Clearly there was even more soap opera material there than there is for the Germano-Greek lot in Britain. In 1589 Henri was stabbed to death with a poignard by Jaques Clement, a Dominican friar and a fanatical Catholic (he had first checked with theologians that regicide was OK if it was for religious reasons). I suppose that in the Darwinian struggle for existence till now there must have been more ridiculous royals than dangerous Dominicans – the first breeds more than the second, I guess. One also presumes that after this drama Pena then went back to the safety of Provence.

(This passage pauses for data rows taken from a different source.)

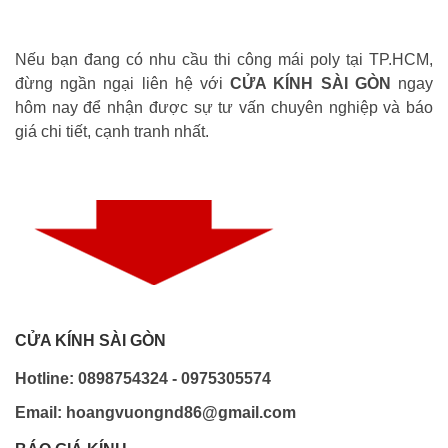
Nếu bạn đang có nhu cầu thi công mái poly tại TP.HCM,
đừng ngần ngại liên hệ với
CỬA KÍNH SÀI GÒN
ngay
hôm nay để nhận được sự tư vấn chuyên nghiệp và báo
giá chi tiết, cạnh tranh nhất.
CỬA KÍNH SÀI GÒN
Hotline: 0898754324 - 0975305574
Email: hoangvuongnd86@gmail.com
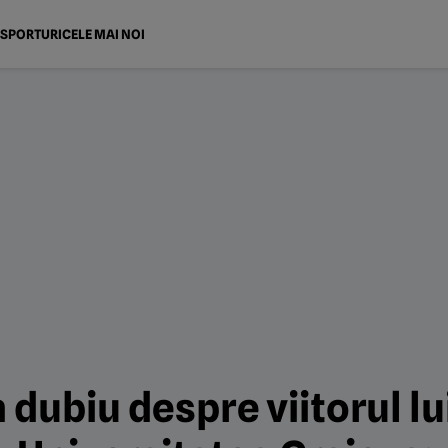
SPORTURI
CELE MAI NOI
 dubiu despre viitorul l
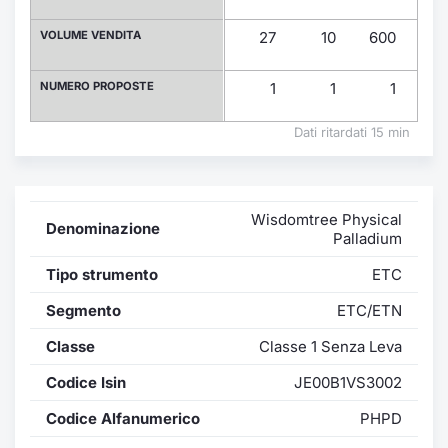
Formaz
Specific
VOLUME VENDITA
27
10
600
12
Statisti
Avvisi
NUMERO PROPOSTE
1
1
1
Market
Dati ritardati 15 min
KID
Wisdomtree Physical
Denominazione
Palladium
Tipo strumento
ETC
Segmento
ETC/ETN
Classe
Classe 1 Senza Leva
Codice Isin
JE00B1VS3002
Codice Alfanumerico
PHPD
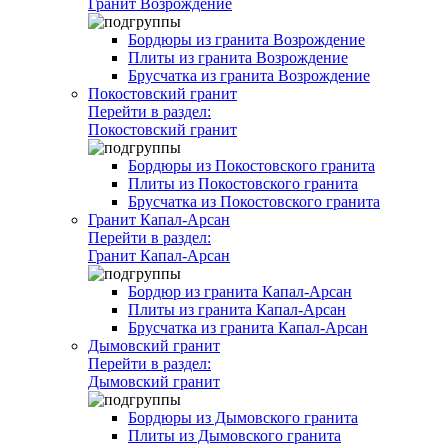
Гранит Возрождение
Бордюры из гранита Возрождение
Плиты из гранита Возрождение
Брусчатка из гранита Возрождение
Покостовский гранит
Перейти в раздел:
Покостовский гранит
Бордюры из Покостовского гранита
Плиты из Покостовского гранита
Брусчатка из Покостовского гранита
Гранит Капал-Арсан
Перейти в раздел:
Гранит Капал-Арсан
Бордюр из гранита Капал-Арсан
Плиты из гранита Капал-Арсан
Брусчатка из гранита Капал-Арсан
Дымовский гранит
Перейти в раздел:
Дымовский гранит
Бордюры из Дымовского гранита
Плиты из Дымовского гранита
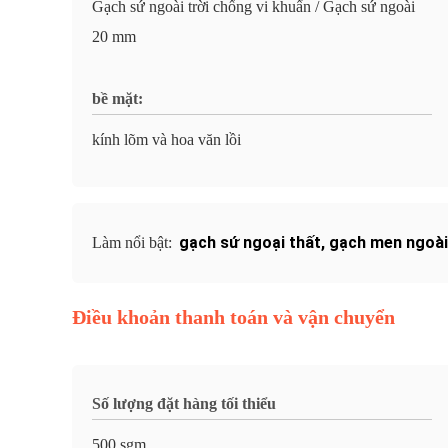
Gạch sứ ngoài trời chống vi khuẩn / Gạch sứ ngoài
20 mm
bề mặt:
kính lõm và hoa văn lồi
gạch sứ ngoại thất
,
gạch men ngoài
Làm nổi bật:
Điều khoản thanh toán và vận chuyển
Số lượng đặt hàng tối thiểu
500 sgm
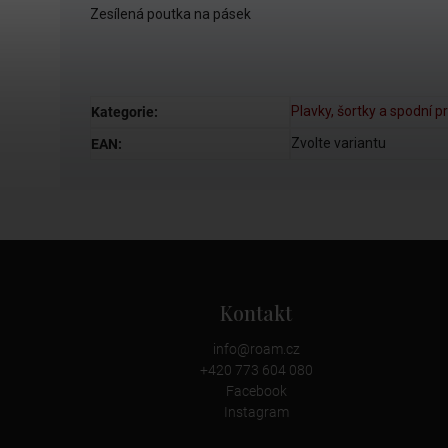
Zesílená poutka na pásek
Plavky, šortky a spodní p
Kategorie
:
Zvolte variantu
EAN
:
Kontakt
info
@
roam.cz
+420 773 604 080
Facebook
Instagram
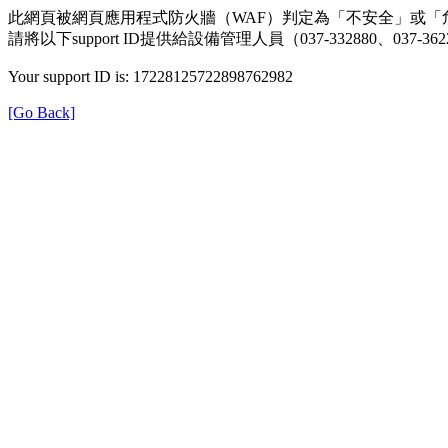
此網頁被網頁應用程式防火牆（WAF）判定為「不安全」或「
請將以下support ID提供給設備管理人員（037-332880、0
Your support ID is: 17228125722898762982
[Go Back]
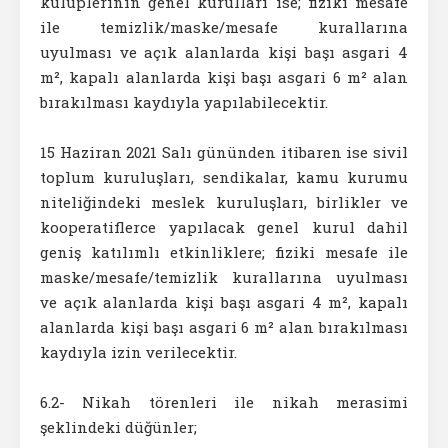
kulüplerinin genel kurulları ise; fiziki mesafe
ile temizlik/maske/mesafe kurallarına
uyulması ve açık alanlarda kişi başı asgari 4
m², kapalı alanlarda kişi başı asgari 6 m² alan
bırakılması kaydıyla yapılabilecektir.
15 Haziran 2021 Salı gününden itibaren ise sivil
toplum kuruluşları, sendikalar, kamu kurumu
niteliğindeki meslek kuruluşları, birlikler ve
kooperatiflerce yapılacak genel kurul dahil
geniş katılımlı etkinliklere; fiziki mesafe ile
maske/mesafe/temizlik kurallarına uyulması
ve açık alanlarda kişi başı asgari 4 m², kapalı
alanlarda kişi başı asgari 6 m² alan bırakılması
kaydıyla izin verilecektir.
6.2- Nikah törenleri ile nikah merasimi
şeklindeki düğünler;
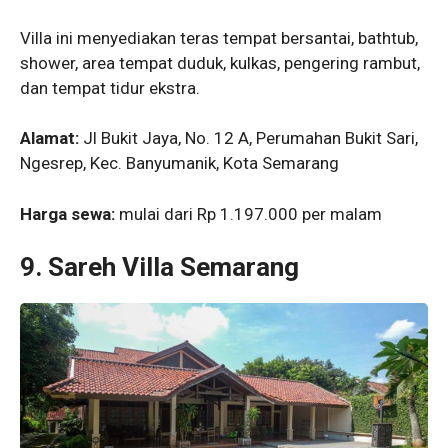
Villa ini menyediakan teras tempat bersantai, bathtub,
shower, area tempat duduk, kulkas, pengering rambut,
dan tempat tidur ekstra.
Alamat:
Jl Bukit Jaya, No. 12 A, Perumahan Bukit Sari,
Ngesrep, Kec. Banyumanik, Kota Semarang
Harga sewa:
mulai dari Rp 1.197.000 per malam
9.
Sareh Villa Semarang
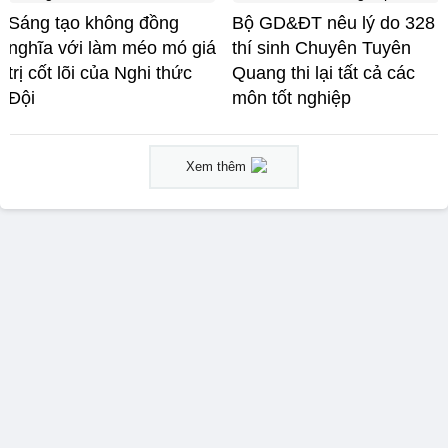
Sáng tạo không đồng
Bộ GD&ĐT nêu lý do 328
nghĩa với làm méo mó giá
thí sinh Chuyên Tuyên
trị cốt lõi của Nghi thức
Quang thi lại tất cả các
Đội
môn tốt nghiệp
Xem thêm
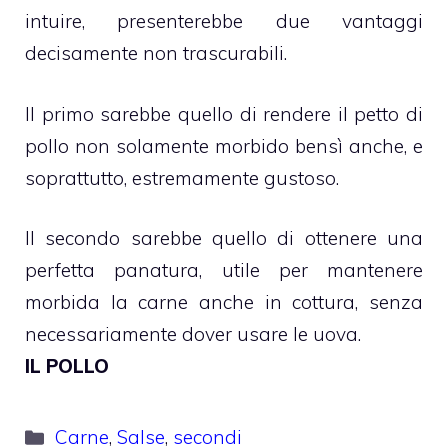
intuire, presenterebbe due vantaggi
decisamente non trascurabili.
Il primo sarebbe quello di rendere il petto di
pollo non solamente morbido bensì anche, e
soprattutto, estremamente gustoso.
Il secondo sarebbe quello di ottenere una
perfetta panatura, utile per mantenere
morbida la carne anche in cottura, senza
necessariamente dover usare le uova.
IL POLLO
Categorie
Carne
,
Salse
,
secondi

Just two more botanical tidbits: firstly to clarify that though they described Aphyllanthes precisely, Pena and Lobel put it in the genus Caryophyllus, and it was the botanist Joseph Pitton de Tournefort who established the genus Aphyllanthes, and credited his predecessors by using the species name monspeliensis (‘from Montpellier’).
Secondly, both Lobel and Pena had plants named after them. Lobel obviously, in Lobelia, seen in many a hanging basket. Pena was commemorated by the botanist Charles Plumier in the genus Penoea, which I think is an American shrub. Lobel, incidentally, often spelt his name L’aubel – a northern French name for a poplar tree, and the frontispieces of his books featured a nubile young woman embracing two poplars. One can only guess what the English botanist Joseph Hooker might have designed for himself.
Thanks for getting this far. The jazz is well-known but still a favourite, and a tune to play to close your eyes and escape far from monarchist pomp: it’s Miles Davis and Bill Evans and a title that always comes to mind when I see a clump of Aphyllanthes: it’s Blue in Green, from Kind of Blue (1959).